図19 「四季の移り変わり」トップページ 図20 拡大写真と,説明が表示される
図21 内山氏の動画サムネイル 図22 自然に対する想いを語る内山氏

5.3.2 Bチーム:教師と編集プロチーム

図23 夜の撮影

 オオサンショウウオの生態と生息環境の学術的な研究を行っている指導主事藤本が撮影・編集したオオサンショウウオのビデオについては,指導主事藤本と編集プロ2名が共同でディジタルコンテンツ用に再編集した。指導主事藤本のメッセージや研究調査活動等は,編集プロ2名が撮影・編集した。Web化は岡山県情報教育センターで行った。


「オオサンショウウオ」について

藤本義博 略歴
 1960年岡山県高梁市に生まれる。岡山大学大学院教育学研究科卒業。岡山大学教育学部文部教官助手,川上郡備中町立富家中学校,川上中学校教諭,岡山大学教育学部附属中学校文部科学教官教諭を経て,現在岡山県情報教育センター指導主事。1997〜2000年,文化庁,岡山県教育庁文化課の特別天然記念物オオサンショウウオ保護調査委員に任命され,生息指定地内におけるオオサンショウウオの調査研究を行う。日本動物学会,日本古生物学会,日本理科教育学会,日本教育工学学会,日本野鳥の会会員。

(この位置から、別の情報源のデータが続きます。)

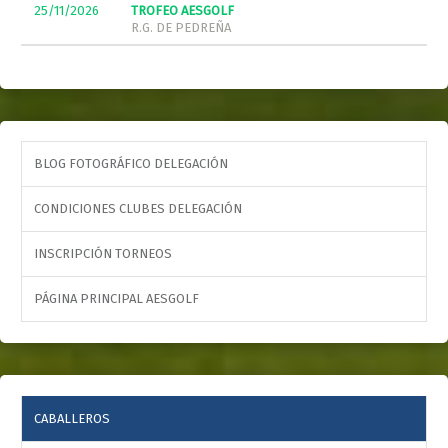
25/11/2026
TROFEO AESGOLF
R.G. DE PEDREÑA
BLOG FOTOGRÁFICO DELEGACIÓN
CONDICIONES CLUBES DELEGACIÓN
INSCRIPCIÓN TORNEOS
PÁGINA PRINCIPAL AESGOLF
CABALLEROS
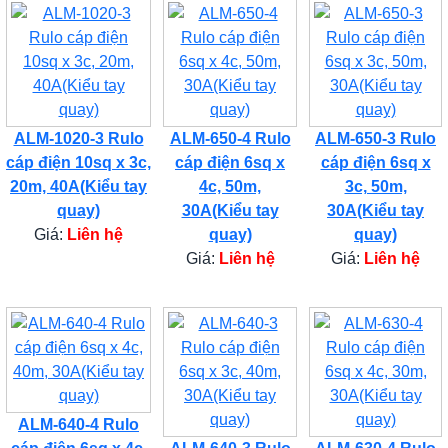
ALM-1020-3 Rulo
ALM-650-4 Rulo
ALM-650-3 Rulo
cáp điện 10sq x 3c,
cáp điện 6sq x
cáp điện 6sq x
20m, 40A(Kiểu tay
4c, 50m,
3c, 50m,
quay)
30A(Kiểu tay
30A(Kiểu tay
Giá:
Liên hệ
quay)
quay)
Giá:
Liên hệ
Giá:
Liên hệ
ALM-640-4 Rulo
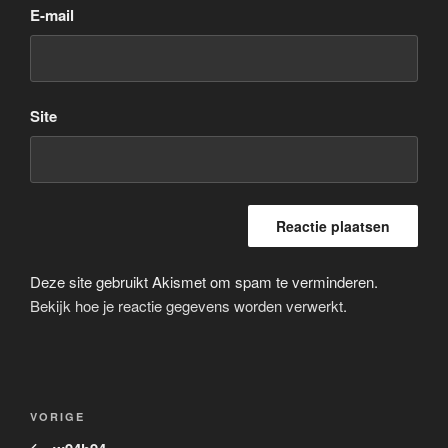
E-mail
Site
Deze site gebruikt Akismet om spam te verminderen.
Bekijk hoe je reactie gegevens worden verwerkt
.
Bericht
Vorig
VORIGE
navigatie
bericht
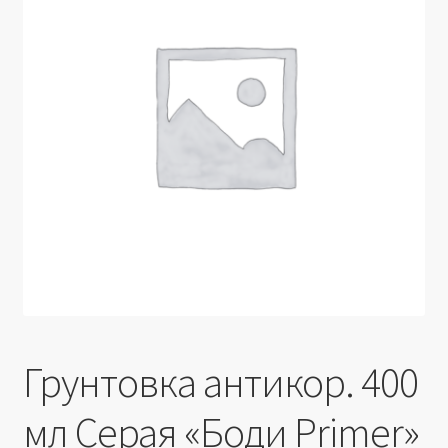
Производители
Юридические данные
Грунтовка антикор. 400
мл Серая «Боди Primer»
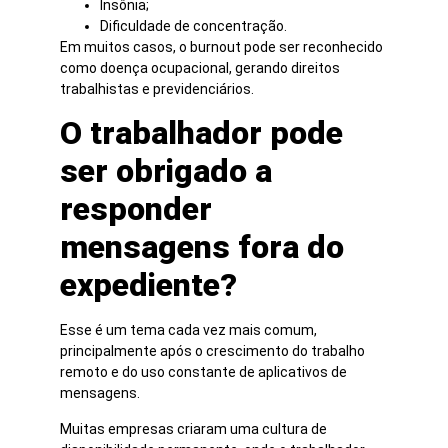
Insônia;
Dificuldade de concentração.
Em muitos casos, o burnout pode ser reconhecido
como doença ocupacional, gerando direitos
trabalhistas e previdenciários.
O trabalhador pode
ser obrigado a
responder
mensagens fora do
expediente?
Esse é um tema cada vez mais comum,
principalmente após o crescimento do trabalho
remoto e do uso constante de aplicativos de
mensagens.
Muitas empresas criaram uma cultura de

 研究・調査,生態,環境のカテゴリから作成しているが,特に分類名を明記せず,(図24)子どもたち自身が考え・気付くというねらいを持たせている。色分けこそしているが,分類名を表示しないことで,素材としての広がりも持たせた。
 また,キーワードや文字の大きさも,なるべく幅広い年齢層を考え,イメージしやすいものにした。項目が多く,一つの画面に収めるのにかなり苦労した。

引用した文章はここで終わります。